In this blog, we delve into an intriguing comparison that uncovers the intricate interplay between high interest rates and contingent convertible bonds (CoCos), acknowledging the dynamics governing credit spreads and CoCos spreads as we enter the uncharted territory of the highest interest rates since the inception of CoCos. Factors such as market sentiment, market volatility, macroeconomic shifts, geopolitical events, and regulatory winds contribute to this complex puzzle.
At the core of banks’ operations lies a clear directive: borrowing at lower short-term rates and lending at higher long-term rates. As interest rates ascend to their pinnacle, the net interest margin unfolds. This expanding margin translates into heightened profitability. Picture the act of borrowing at lower rates and lending at higher ones with a substantial gap between them – it’s akin to a sumptuous feast for the financial institution. In the realm of finance, this manoeuvre is textbook material: the classic ‘buy low, sell high’ strategy.
Strengthened by a shared foundation
CoCos benefit directly from the augmented profitability brought about by high interest rates. This robustness resonates through stronger balance sheets, providing a formidable defence against potential CoCos conversion or write-down risks.

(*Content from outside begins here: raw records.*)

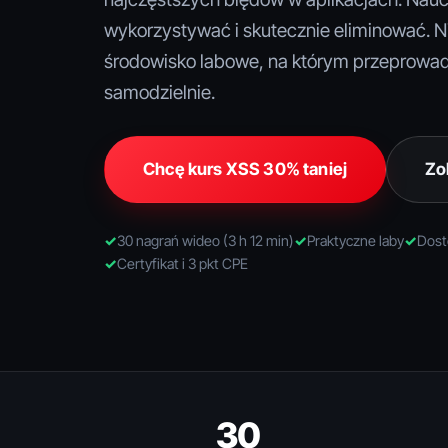
wykorzystywać i skutecznie eliminować. Nie
środowisko labowe, na którym przeprowad
samodzielnie.
Chcę kurs XSS 30% taniej
Zo
30 nagrań wideo (3 h 12 min)
Praktyczne laby
Dost
Certyfikat i 3 pkt CPE
30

With the European Central Bank (ECB) and Bank of England (BoE) expecting inflation to be higher for longer, it is expected that higher interest rates will also remain, and we are unlikely to see the lower levels of the past for some time. The secondary market has also given similar indications with yields on 10-year and 30-year government bonds trading at multi-decade highs.
Source: Bloomberg. Period from 31 July 2021 to 31 July 2023. Based on BGN quotes of Bid YTM of GTEUR10Y Corp. Historical performance is not an indication of future performance, and any investments may go down in value.

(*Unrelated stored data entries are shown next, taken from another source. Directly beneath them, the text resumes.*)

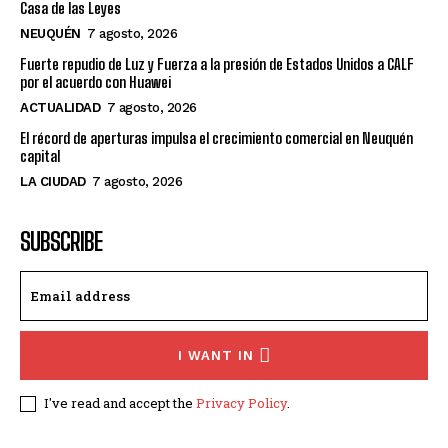
Casa de las Leyes
NEUQUÉN
7 agosto, 2026
Fuerte repudio de Luz y Fuerza a la presión de Estados Unidos a CALF
por el acuerdo con Huawei
ACTUALIDAD
7 agosto, 2026
El récord de aperturas impulsa el crecimiento comercial en Neuquén
capital
LA CIUDAD
7 agosto, 2026
SUBSCRIBE
I WANT IN
I've read and accept the
Privacy Policy
.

While some smaller banks have recently faced trouble, primarily because of unhedged exposure to longer duration treasuries, we believe the worst is over for the banking sector. The higher rates will likely boost earnings and strengthen banks’ balance sheets as discussed previously. The reduced risk, when fully priced in, could lead to lower spreads on CoCos and potential price gains in the short term. In a rare scenario, where interest rates were to fall in the short term, CoCos are expected to benefit from a drop in yields through potential price gains. It is also important to highlight that CoCos have relatively low duration risk which allows investors to lower their duration risks in the event of further unexpected rate hikes that aren’t already priced in. This highlights the robustness of CoCos at this unique juncture, wherein most scenarios could lead to positive gains with lower duration risk and low write-down and conversion risks.
Source: WisdomTree, Markit. Period from 01 October 2015 to 31 July 2023. Calculations include backtested data. OAS is the option-adjusted spread reported by Markit and is based on the effective duration-adjusted market value weighting. Workout dates used in the OAS calculation of individual bonds are reset at the end of the month in case the bonds are not called. This calculation approach impacts the OAS figures for the index intramonth until the workout dates are reset. The strategy is represented by the iBoxx Contingent Convertible Liquid Developed Europe AT1 Index. You cannot invest directly in an index. Historical performance is not an indication of future performance and any investments may go down in value.
Source: WisdomTree, Markit. Period from 02 January 2014 to 31 July 2023. Calculations include backtested data. YTW is Yield to Worst reported by Markit and is based on the duration-adjusted market value weighting. Workout dates used in the yield to worst calculation of individual bonds are reset at the end of the month in case the bonds are not called. This calculation approach impacts the yield to worst figures for the index intramonth until the workout dates are reset. The strategy is represented by the iBoxx Contingent Convertible Liquid Developed Europe AT1 Index. You cannot invest directly in an index. Historical performance is not an indication of future performance and any investments may go down in value.
Conclusion
In light of the recent shift towards elevated interest rates, we believe that contingent convertible bonds (CoCos) are poised to demonstrate robust performance. This outlook applies to both the short term, where the potential for price appreciation exists, and the long term, propelled by augmented yields. Notably, this is uncharted territory, marked by the highest interest rates ever witnessed since CoCo’s were created and we perceive this as a potential opportunity for an asset class with historically higher risk.